KALMUS is a Python package for the computational analysis of colors in films. It provides quantitative tools to study and compare the use of film color. This package serves two purposes: (1) various ways to measure, calculate and compare a film's colors and (2) various ways to visualize a film's color. We have named the software KALMUS in homage to Natalie Kalmus (1882 - 1965), a Technicolor Director who oversaw the color palettes of nearly 300 Hollywood feature films.

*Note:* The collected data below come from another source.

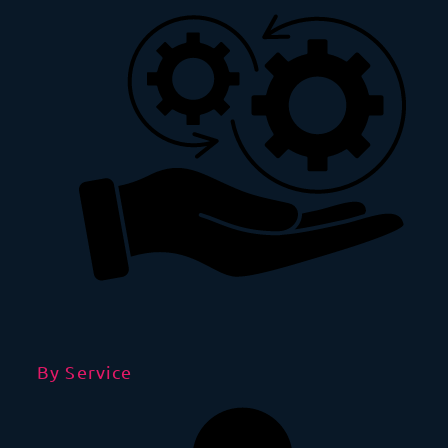
By Service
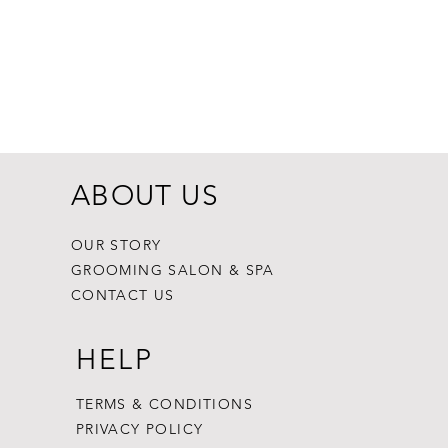
Dogginstix Br
Price
$8.99
ABOUT US
OUR STORY
GROOMING SALON & SPA
CONTACT US
HELP
TERMS & CONDITIONS
PRIVACY POLICY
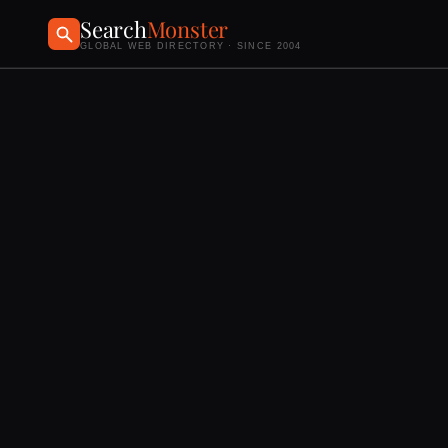
Search
Monster
GLOBAL WEB DIRECTORY · SINCE 2004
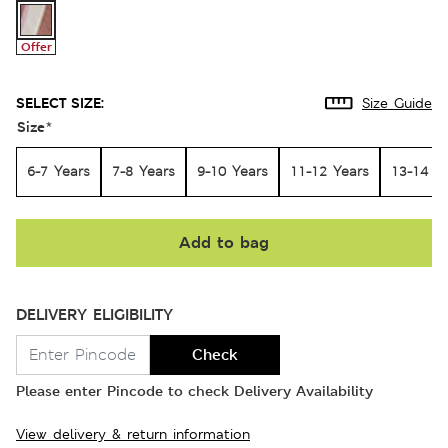
Offer
SELECT SIZE:
Size Guide
Size
*
6-7 Years
7-8 Years
9-10 Years
11-12 Years
13-14 Y
Add to bag
DELIVERY ELIGIBILITY
Check
Please enter Pincode to check Delivery Availability
View delivery & return information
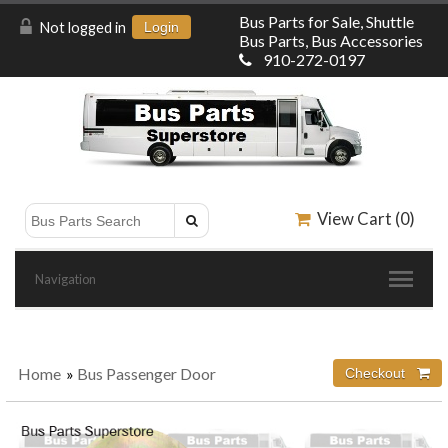
Bus Parts for Sale, Shuttle
Not logged in
Login
Bus Parts, Bus Accessories
910-272-0197
View Cart (
0
)
Navigation
Home
»
Bus Passenger Door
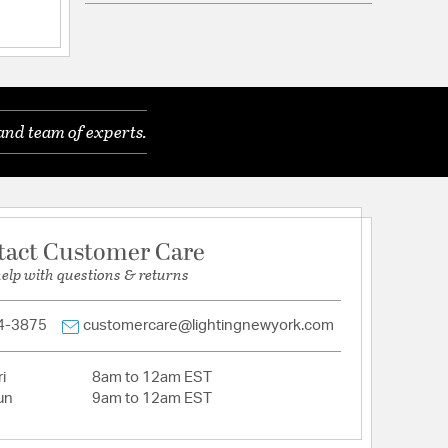
ications
a
and team of experts.
ods 8x24" + 4x12" + 2x6" + 2x3
tact Customer Care
mpatible
help with questions & returns
4-3875
customercare@lightingnewyork.com
tion
i
8am to 12am EST
un
9am to 12am EST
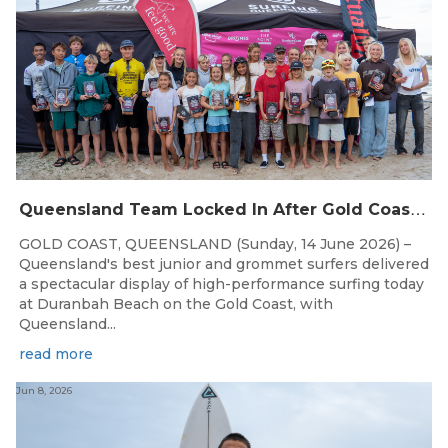
Q
ueensland Team Locked In After Gold Coast Grand Final
GOLD COAST, QUEENSLAND (Sunday, 14 June 2026) –
Queensland's best junior and grommet surfers delivered
a spectacular display of high-performance surfing today
at Duranbah Beach on the Gold Coast, with
Queensland...
read more
Jun 8, 2026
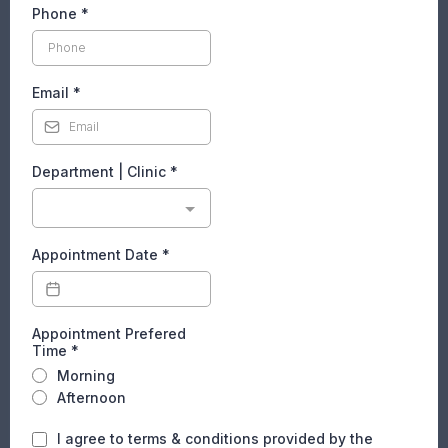
Phone
*
Email
*
Department | Clinic
*
Appointment Date
*
Appointment Prefered
Time
*
Morning
Afternoon
I agree to terms & conditions provided by the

KALMUS utilizes the movie barcode as a visualization of the film's color. It has a modularized pipeline for the generation of barcodes using different measures of color and region of interest in each film frame. KALMUS provides a low-level API, high-level command line, and Graphic user interface for audience from all backgrounds to take advantage of its functionality.
- What is a Movie Barcode: KALMUS: tools for color analysis of films. Journal of Open Source Software, 6(61), 3156. https://doi.org/10.21105/joss.03156
- How do I install the KALMUS: KALMUS Installation Guide and KALMUS PyPI Homepage.
- How do I use the KALMUS: Notebook Tutorials for KALMUS's API, GUI, and CLI
- How do I contribute to the KALMUS: KALMUS Contribution Guidelines
- How do I run the KALMUS's automated test suite: Auomated Test Suite
Examples of Barcode visualization:
Figure 1. Mission: Impossible (1996) color barcode using the average color of whole frame for each frame
Figure 2. Mission: Impossible (1996) color barcode using the average color of foreground of each frame
The KALMUS API reference is now available on https://kalmus-color-toolkit.github.io/KALMUS/kalmus.html.
The kalmus package requires a python with version 3.7 or 3.8.
The package is released on PyPI (Project Homepage). After you installed the python==3.7, 3.8, you can install the kalmus using pip (recommended)
$ pip install kalmus
Alternatively, you could install the kalmus locally by first cloning this GitHub repo. Then, move to the top directory of cloned kalmus project folder and install using the pip command
$ pip install .
In both methods, the package's dependencies will be automatically installed. You can verify if the kalmus has been installed in your environment using the pip command
$ pip show kalmus
Alternatively, in version 1.3.7 and above, you can check the version of installed kalmus using its
.__version__
attribute.
>>> import kalmus
>>> print(kalmus.__version__) # Warning: The __version__ attribute is not available in the kalmus v.1.3.6 and backward
>>> 1.3.7
As @elektrobohemian mentioned in issue #4, kalmus cannot build natively on Apple M1 processors because of kalmus's dependencies on NumPy. You may be able to install kalmus under a Rosetta emulation with Python 3.7.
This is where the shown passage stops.